_Requirement_
Go through the entries below and count the lines where the word "market" appears; give only the count.

Stored data entries:
[Start of section]

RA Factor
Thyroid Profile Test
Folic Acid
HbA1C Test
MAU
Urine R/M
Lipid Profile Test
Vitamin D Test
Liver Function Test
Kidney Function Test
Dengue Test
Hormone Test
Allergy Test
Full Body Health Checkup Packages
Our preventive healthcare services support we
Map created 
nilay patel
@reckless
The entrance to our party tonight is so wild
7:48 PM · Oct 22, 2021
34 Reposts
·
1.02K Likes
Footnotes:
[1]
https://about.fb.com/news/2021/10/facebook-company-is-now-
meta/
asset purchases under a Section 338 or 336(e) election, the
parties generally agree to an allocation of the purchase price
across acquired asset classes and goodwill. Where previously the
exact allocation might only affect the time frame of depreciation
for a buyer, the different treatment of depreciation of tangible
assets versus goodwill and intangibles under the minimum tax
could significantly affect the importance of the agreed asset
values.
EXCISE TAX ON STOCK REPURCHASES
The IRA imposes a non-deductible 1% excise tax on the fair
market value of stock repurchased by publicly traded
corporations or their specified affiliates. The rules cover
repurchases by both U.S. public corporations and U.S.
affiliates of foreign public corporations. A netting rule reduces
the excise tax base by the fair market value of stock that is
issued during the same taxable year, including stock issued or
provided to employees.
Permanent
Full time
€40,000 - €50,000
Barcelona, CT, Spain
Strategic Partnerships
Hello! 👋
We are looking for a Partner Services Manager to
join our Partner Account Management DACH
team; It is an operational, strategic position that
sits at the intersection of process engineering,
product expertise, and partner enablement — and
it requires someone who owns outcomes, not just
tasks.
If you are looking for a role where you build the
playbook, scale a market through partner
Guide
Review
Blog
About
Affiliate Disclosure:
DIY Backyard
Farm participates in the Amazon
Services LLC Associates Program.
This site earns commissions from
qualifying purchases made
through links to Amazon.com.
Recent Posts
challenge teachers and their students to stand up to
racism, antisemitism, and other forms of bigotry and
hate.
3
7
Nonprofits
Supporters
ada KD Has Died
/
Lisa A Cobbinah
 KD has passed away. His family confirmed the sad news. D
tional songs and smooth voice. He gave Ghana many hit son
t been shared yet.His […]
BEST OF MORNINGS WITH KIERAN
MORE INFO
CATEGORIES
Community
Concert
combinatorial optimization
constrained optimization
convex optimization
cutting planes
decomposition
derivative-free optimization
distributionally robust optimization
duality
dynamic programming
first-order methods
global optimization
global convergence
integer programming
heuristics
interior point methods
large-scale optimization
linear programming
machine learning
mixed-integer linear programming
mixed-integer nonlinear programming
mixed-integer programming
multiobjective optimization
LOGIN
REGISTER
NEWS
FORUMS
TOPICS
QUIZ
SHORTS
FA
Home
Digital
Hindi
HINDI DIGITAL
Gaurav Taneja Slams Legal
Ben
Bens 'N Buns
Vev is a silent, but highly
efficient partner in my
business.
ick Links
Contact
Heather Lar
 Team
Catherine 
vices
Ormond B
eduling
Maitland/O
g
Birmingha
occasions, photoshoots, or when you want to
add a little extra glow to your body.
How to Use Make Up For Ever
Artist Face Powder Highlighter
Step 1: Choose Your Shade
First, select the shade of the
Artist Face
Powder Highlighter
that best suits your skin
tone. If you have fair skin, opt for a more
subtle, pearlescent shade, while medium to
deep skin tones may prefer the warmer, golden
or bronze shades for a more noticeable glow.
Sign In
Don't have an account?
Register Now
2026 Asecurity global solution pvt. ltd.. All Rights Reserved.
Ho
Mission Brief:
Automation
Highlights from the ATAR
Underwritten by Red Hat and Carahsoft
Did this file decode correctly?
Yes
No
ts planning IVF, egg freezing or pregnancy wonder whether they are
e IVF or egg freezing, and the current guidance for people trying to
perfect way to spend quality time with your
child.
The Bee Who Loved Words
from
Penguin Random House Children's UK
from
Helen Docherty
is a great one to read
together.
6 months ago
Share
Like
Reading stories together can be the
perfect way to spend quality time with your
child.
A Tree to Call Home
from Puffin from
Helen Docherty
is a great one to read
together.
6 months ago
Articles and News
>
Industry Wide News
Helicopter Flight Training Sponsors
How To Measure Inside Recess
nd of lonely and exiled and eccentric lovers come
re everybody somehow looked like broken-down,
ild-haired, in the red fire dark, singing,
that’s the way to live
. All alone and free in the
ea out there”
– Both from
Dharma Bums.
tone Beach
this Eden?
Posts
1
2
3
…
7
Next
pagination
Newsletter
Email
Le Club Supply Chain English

[End of section]

_Written reply_
3